Leopard's 2,000,000 weekend E-mail
by Stephen Withers   
Wednesday, 31 October 2007
Apple sold two million copies of Mac OS X 10.5 Leopard on its first weekend, including those shipped to customers with maintenance licences.

At $US129 per copy, that would be $US258 million - not quite as much as the $US300 million achieved by the Xbox 360 game Halo 3 in its first week, but in much the same ballpark.

We don't know how many maintenance licensing customers were included, and that would reduce the revenue figure. Conversely, Apple's announcement specified copies not licences, so any Family Packs sold would work to boost revenue.

Make a modest allowance for sales early this week, and it's probably fair to say that ten percent of Leopard-capable Macs now have the new operating system. (Apple chief operating officer Timothy Cook recently said the installed base of Macs that could run Leopard numbers 21 million.)

There was a lot of ballyhoo over the Halo 3 sales, but this news - on top of Microsoft selling more than 20 million copies of Vista in its first month as a retail product - helps put the Halo 3 numbers into perspective. How meaningful is it to compare sales of a game with those of an operating system? Not very, but probably about as meaningful as comparing them with movie box office results.

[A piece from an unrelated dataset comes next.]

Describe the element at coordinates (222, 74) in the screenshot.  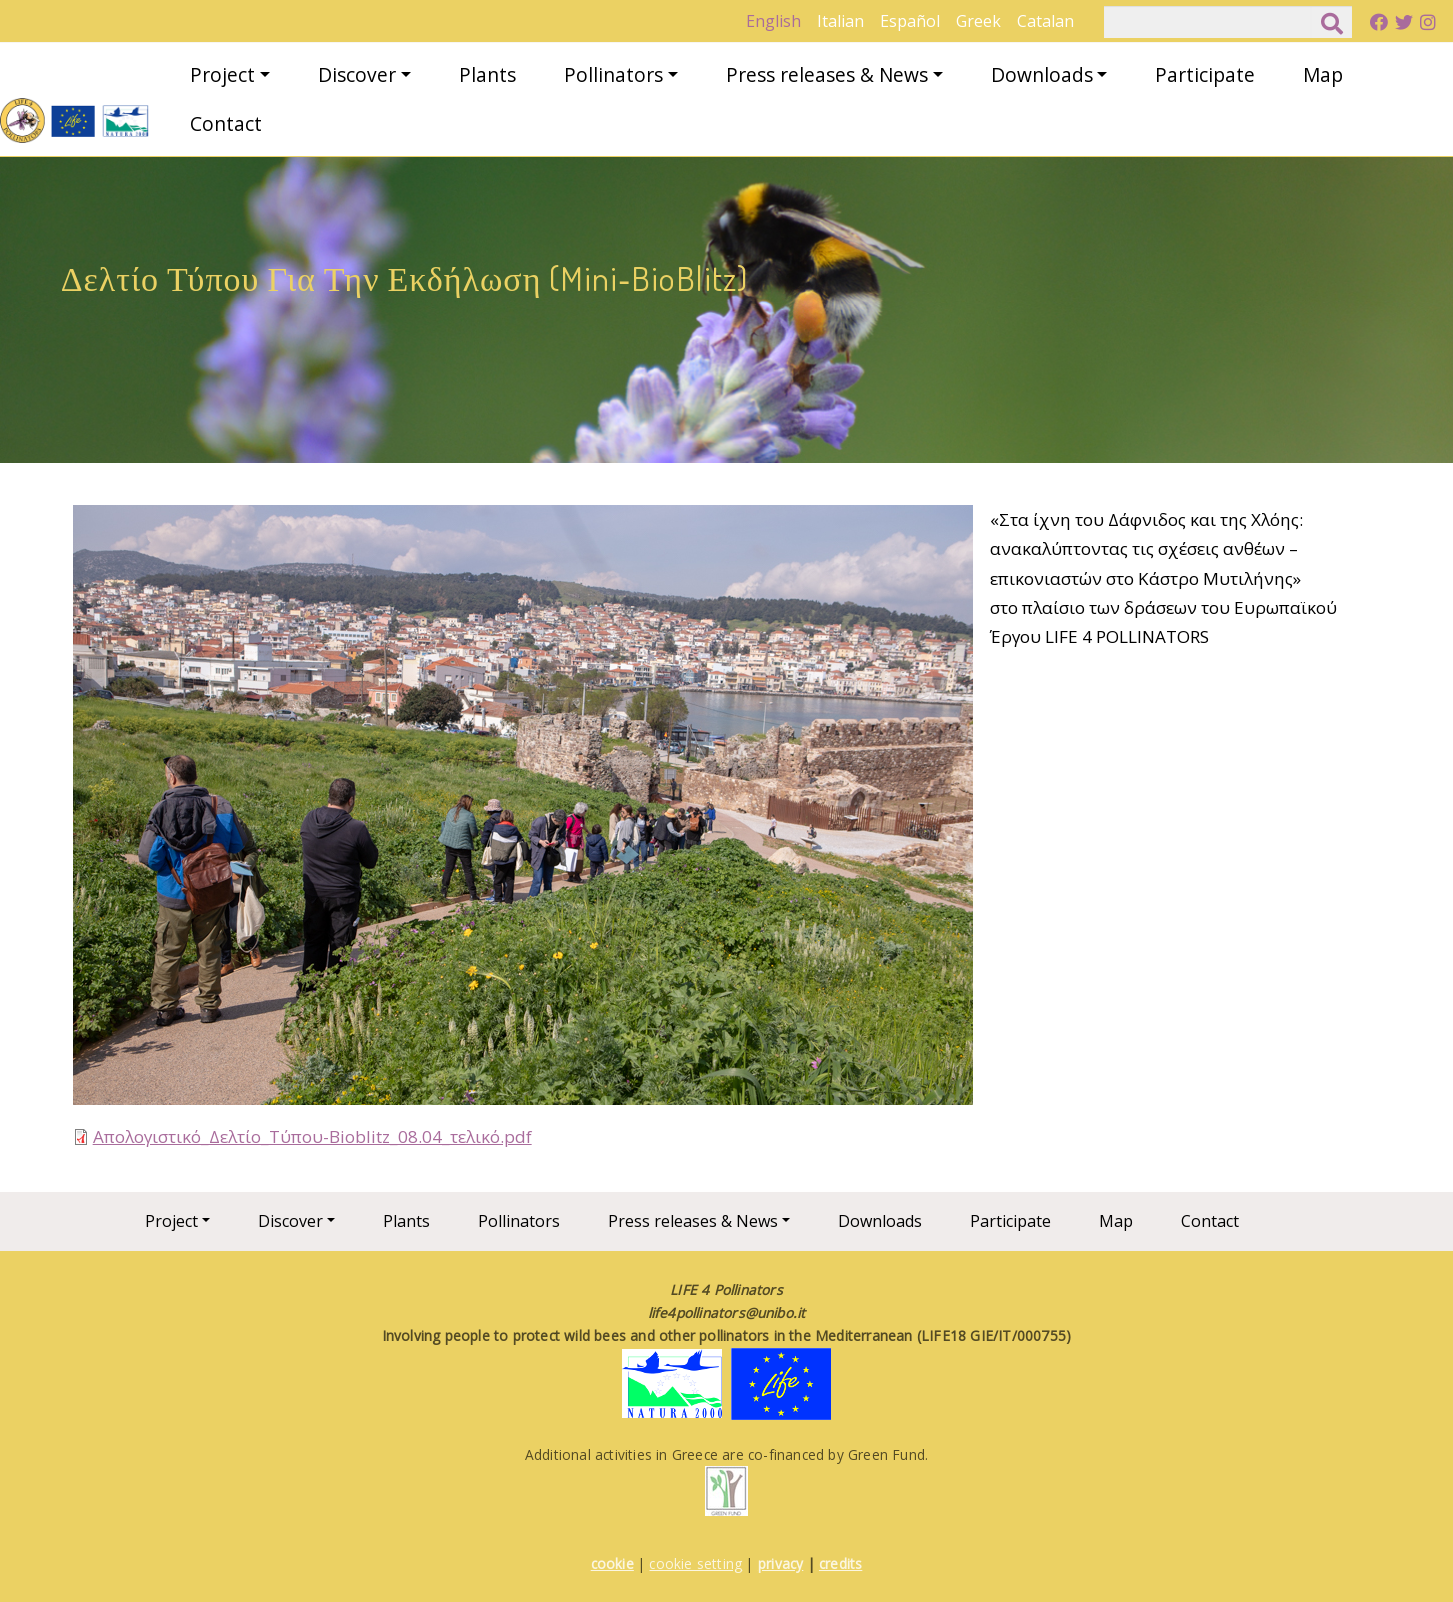 I see `Project` at that location.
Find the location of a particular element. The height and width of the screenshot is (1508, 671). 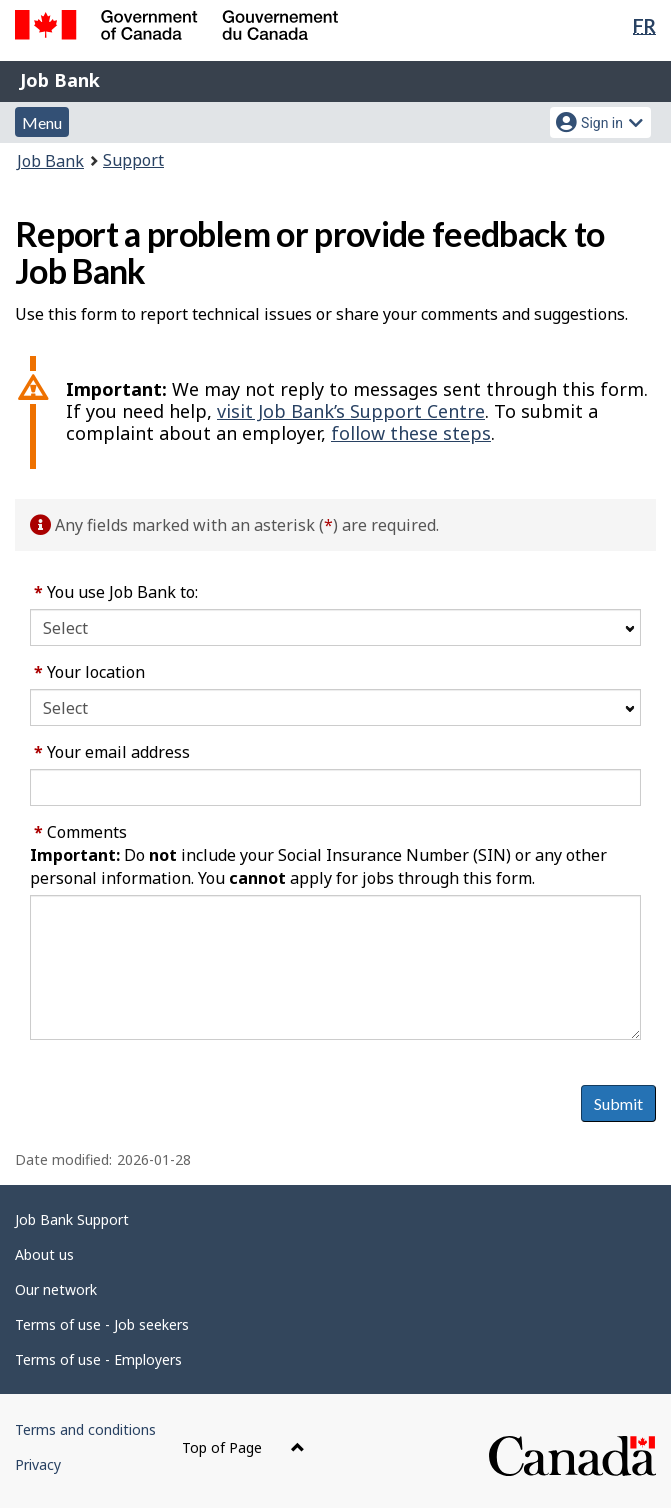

A more interesting question is how many copies of Mac OS X 10.5 have actually been installed? That's a tough one. The biggest barrier to making an estimate is the unknown number of maintenance customers. There will be some exceptions, but I would expect them to be the type that takes a methodical approach to upgrades. They will initially upgrade one or two systems as a test, and carefully the check compatibility of the applications they use ahead of a rollout across the organisation.

Compatibility issues may also mean some retail copies remain on users' shelves for a while. We've already reported on issues with FileMaker Pro, Adobe has identified several incompatibilities [PDF] (updates for After Effects, Encore, Premiere and Soundbooth are planned for December, while Acrobat and Reader should be updated by the end of January 2008), and Microsoft is putting out mixed messages about Office 2004, saying on one hand that "Office 2004 itself works just fine with Leopard", yet on the other noting that during the testing process "We found a few issues in our own code as well, and plan to update Mac Office 2004 shortly." Presumably they are very minor issues.

While certain applications are so important to some people that their absence is a show stopper, others are adequately served by Mac OS X's built-in PDF support and Apple's own iLife and iWork suites.

Not that Apple's own applications are completely faultless when running under  Leopard. The company recommends that Aperture libraries should be excluded from Time Machine backups to avoid "inconsistencies in the Aperture database."